From: Matthew Cockerill <matt@biomedcentral.com>
Date: Thu, 1 Dec 2005 19:36:55 -0000
Message-ID: <CA28D1CFC7C162478793AEBAFF1D53780452CD9F@ms1.lsc.net>
To: <public-semweb-lifesci@w3.org>

I'm Matt Cockerill, and have the role of Publisher at BioMed Central, an open access publisher of peer-reviewed research (www.biomedcentral.com)

My background combines a Ph.D. in molecular biology, with a fair bit of technical background (I was previously BioMed Central's Technical Director).

Since my Ph.D. days, I've been fascinated by the possibilities of modelling biological knowledge in a structured way. I was all set to work on biological ontologies at Stanford 10 years ago, but at the last minute got sidetracked into science publishing, which was just starting to make use of the internet at that time.
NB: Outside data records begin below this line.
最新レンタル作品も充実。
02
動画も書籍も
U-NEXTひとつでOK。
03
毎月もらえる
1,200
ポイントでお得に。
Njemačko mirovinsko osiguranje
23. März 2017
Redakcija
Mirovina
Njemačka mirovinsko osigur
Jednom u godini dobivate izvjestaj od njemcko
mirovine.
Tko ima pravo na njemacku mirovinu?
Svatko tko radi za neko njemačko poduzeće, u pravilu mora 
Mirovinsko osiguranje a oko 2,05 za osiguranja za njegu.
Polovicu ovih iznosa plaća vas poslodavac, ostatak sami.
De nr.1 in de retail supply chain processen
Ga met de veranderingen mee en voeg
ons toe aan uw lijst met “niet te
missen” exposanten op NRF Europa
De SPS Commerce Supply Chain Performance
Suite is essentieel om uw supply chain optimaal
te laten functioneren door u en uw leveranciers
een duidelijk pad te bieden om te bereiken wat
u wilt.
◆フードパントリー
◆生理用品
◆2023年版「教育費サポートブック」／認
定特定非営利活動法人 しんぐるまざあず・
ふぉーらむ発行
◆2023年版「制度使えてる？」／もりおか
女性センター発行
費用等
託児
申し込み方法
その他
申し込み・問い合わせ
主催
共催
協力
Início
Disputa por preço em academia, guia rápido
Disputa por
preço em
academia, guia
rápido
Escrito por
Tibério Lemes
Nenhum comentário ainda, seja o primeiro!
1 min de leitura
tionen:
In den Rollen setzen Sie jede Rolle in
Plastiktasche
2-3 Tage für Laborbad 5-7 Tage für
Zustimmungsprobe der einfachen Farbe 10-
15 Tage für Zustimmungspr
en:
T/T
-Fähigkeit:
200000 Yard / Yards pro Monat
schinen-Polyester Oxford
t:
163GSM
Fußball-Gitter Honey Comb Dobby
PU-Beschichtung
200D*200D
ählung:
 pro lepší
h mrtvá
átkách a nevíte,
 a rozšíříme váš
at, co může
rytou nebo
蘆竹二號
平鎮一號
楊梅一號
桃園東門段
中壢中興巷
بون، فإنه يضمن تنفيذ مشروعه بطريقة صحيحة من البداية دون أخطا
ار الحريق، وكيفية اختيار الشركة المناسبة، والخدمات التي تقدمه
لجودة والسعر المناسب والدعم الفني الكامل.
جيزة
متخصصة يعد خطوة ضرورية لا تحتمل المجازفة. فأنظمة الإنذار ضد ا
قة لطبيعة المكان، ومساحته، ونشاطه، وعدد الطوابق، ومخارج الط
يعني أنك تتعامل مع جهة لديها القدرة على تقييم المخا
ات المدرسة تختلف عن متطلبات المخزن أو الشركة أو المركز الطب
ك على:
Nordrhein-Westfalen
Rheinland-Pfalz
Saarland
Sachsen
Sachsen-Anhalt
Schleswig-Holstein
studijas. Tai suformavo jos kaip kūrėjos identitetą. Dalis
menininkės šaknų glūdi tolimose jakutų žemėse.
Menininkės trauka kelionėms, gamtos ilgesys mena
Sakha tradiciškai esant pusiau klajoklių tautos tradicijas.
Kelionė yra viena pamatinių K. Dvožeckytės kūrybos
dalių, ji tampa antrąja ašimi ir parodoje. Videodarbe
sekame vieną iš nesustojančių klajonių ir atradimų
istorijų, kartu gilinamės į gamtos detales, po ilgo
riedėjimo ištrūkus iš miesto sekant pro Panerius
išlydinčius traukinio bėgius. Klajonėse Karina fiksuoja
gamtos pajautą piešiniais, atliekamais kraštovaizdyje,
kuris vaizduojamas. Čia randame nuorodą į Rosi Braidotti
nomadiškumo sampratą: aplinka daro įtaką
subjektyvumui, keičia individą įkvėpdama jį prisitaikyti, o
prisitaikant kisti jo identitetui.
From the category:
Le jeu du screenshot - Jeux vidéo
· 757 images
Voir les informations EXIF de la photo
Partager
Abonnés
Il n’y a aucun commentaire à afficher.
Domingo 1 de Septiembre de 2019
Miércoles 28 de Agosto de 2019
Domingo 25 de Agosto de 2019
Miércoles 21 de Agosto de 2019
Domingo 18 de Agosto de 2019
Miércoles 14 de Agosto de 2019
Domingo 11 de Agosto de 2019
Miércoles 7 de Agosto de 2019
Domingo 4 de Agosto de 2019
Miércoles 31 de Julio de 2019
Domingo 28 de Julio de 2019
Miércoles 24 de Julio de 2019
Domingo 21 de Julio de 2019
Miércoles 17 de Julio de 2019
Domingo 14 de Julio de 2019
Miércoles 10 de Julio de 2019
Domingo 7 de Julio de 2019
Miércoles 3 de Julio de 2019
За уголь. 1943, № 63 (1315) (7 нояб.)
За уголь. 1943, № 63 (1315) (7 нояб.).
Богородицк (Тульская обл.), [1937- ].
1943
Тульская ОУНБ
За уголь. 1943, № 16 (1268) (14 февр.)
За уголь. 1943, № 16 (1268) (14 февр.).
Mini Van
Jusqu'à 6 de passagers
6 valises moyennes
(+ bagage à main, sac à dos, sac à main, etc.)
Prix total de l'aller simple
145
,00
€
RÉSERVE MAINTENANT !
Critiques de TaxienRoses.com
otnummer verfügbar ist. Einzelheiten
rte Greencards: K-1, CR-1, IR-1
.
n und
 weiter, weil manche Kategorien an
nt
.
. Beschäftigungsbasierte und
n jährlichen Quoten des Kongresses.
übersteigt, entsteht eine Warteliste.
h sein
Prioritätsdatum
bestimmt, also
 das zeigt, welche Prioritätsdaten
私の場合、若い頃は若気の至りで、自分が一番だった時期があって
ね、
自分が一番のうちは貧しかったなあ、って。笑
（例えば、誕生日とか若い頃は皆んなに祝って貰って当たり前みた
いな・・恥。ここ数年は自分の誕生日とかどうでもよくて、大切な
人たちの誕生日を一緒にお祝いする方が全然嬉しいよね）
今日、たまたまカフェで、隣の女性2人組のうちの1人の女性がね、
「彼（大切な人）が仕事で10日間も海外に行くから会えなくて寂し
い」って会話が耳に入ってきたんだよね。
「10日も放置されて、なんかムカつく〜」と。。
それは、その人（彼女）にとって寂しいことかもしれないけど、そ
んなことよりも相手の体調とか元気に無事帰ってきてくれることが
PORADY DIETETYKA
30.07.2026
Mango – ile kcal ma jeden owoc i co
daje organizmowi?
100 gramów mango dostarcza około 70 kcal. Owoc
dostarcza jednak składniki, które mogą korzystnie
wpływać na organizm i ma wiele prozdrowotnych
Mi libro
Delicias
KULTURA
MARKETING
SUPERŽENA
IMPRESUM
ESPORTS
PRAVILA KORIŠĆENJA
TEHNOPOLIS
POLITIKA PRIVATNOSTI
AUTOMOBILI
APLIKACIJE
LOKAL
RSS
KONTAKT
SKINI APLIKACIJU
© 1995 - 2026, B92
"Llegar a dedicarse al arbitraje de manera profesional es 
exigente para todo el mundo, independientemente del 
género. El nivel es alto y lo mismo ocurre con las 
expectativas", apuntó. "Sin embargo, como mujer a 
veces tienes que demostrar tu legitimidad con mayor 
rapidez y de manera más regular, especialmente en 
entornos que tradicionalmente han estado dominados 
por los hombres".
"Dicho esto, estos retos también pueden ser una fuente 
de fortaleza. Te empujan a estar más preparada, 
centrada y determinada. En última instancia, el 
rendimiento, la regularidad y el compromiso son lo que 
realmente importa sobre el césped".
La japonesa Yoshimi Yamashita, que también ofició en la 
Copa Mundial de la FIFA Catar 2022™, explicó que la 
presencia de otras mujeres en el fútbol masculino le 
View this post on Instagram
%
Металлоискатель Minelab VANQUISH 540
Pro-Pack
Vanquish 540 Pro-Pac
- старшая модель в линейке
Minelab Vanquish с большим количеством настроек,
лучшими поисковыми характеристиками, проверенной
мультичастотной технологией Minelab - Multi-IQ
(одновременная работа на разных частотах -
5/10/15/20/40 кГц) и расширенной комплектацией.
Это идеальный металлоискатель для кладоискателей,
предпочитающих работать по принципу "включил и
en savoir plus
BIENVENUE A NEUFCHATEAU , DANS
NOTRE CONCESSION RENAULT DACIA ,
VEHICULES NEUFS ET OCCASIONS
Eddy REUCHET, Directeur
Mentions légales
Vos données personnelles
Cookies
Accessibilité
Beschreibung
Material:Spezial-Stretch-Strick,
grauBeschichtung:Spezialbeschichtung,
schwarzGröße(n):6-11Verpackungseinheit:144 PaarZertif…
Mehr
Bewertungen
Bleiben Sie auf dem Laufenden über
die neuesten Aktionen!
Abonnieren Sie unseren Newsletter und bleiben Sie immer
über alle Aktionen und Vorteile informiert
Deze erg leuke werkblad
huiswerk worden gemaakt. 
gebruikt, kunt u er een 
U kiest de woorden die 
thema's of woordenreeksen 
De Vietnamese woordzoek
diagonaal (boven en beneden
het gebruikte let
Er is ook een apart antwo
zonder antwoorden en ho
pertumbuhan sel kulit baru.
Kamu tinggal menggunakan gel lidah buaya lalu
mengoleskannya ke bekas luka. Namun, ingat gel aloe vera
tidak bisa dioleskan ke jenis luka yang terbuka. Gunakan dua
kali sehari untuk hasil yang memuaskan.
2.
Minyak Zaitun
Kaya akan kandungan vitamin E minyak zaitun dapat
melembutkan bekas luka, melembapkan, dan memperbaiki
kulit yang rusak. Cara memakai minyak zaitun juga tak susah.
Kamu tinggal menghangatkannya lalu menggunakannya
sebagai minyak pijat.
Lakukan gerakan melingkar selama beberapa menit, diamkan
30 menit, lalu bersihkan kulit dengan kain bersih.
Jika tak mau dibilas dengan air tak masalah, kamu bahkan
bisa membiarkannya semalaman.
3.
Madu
What's great is that things have come full circle - publishers are now very much in a position to make practical contributions to biological knowledge representation, by adding structure to the research articles which they publish. XML and RDF look like being key enabling technologies for this

There are some notes on BioMed Central's activities in this area in this editorial:

We're working with John Wilbanks and other participants in the Science Commons publishing working group to try and define standards and best practices for semantic markup within  scholarly articles, in a way that will make them into a richer and less ambiguous source of raw material for mining.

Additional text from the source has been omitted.